Exercise brief - Quote every line of the material beneath this one.
**** Extracted material ****
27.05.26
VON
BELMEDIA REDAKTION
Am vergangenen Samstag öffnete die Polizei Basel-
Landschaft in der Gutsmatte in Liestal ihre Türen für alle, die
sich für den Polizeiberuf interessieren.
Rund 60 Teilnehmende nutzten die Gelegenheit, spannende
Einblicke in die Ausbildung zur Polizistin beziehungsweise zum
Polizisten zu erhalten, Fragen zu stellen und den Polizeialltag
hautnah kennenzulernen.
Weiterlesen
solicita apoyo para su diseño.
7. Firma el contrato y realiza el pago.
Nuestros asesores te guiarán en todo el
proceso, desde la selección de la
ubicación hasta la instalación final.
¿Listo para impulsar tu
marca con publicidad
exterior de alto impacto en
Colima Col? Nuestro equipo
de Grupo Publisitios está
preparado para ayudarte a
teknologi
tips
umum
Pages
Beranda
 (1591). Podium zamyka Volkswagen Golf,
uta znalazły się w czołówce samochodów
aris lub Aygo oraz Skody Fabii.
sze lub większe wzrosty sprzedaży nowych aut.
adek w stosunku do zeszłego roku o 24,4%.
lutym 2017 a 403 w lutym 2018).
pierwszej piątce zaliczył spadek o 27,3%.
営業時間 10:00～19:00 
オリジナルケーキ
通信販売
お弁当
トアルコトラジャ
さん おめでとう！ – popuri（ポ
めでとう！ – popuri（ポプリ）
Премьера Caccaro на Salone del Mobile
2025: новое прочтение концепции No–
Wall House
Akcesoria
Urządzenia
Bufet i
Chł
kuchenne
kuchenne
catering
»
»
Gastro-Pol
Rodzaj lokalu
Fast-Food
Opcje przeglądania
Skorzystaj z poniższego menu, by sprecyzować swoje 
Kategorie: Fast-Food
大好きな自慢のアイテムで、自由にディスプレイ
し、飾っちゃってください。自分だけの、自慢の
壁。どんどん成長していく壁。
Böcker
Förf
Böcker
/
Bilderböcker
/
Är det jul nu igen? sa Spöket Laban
****
Answer for the task -
27.05.26
VON
BELMEDIA REDAKTION
Am vergangenen Samstag öffnete die Polizei Basel-
Landschaft in der Gutsmatte in Liestal ihre Türen für alle, die
sich für den Polizeiberuf interessieren.
Rund 60 Teilnehmende nutzten die Gelegenheit, spannende
Einblicke in die Ausbildung zur Polizistin beziehungsweise zum
Polizisten zu erhalten, Fragen zu stellen und den Polizeialltag
hautnah kennenzulernen.
Weiterlesen
solicita apoyo para su diseño.
7. Firma el contrato y realiza el pago.
Nuestros asesores te guiarán en todo el
proceso, desde la selección de la
ubicación hasta la instalación final.
¿Listo para impulsar tu
marca con publicidad
exterior de alto impacto en
Colima Col? Nuestro equipo
de Grupo Publisitios está
preparado para ayudarte a
teknologi
tips
umum
Pages
Beranda
 (1591). Podium zamyka Volkswagen Golf,
uta znalazły się w czołówce samochodów
aris lub Aygo oraz Skody Fabii.
sze lub większe wzrosty sprzedaży nowych aut.
adek w stosunku do zeszłego roku o 24,4%.
lutym 2017 a 403 w lutym 2018).
pierwszej piątce zaliczył spadek o 27,3%.
営業時間 10:00～19:00 
オリジナルケーキ
通信販売
お弁当
トアルコトラジャ
さん おめでとう！ – popuri（ポ
めでとう！ – popuri（ポプリ）
Премьера Caccaro на Salone del Mobile
2025: новое прочтение концепции No–
Wall House
Akcesoria
Urządzenia
Bufet i
Chł
kuchenne
kuchenne
catering
»
»
Gastro-Pol
Rodzaj lokalu
Fast-Food
Opcje przeglądania
Skorzystaj z poniższego menu, by sprecyzować swoje 
Kategorie: Fast-Food
大好きな自慢のアイテムで、自由にディスプレイ
し、飾っちゃってください。自分だけの、自慢の
壁。どんどん成長していく壁。
Böcker
Förf
Böcker
/
Bilderböcker
/
Är det jul nu igen? sa Spöket Laban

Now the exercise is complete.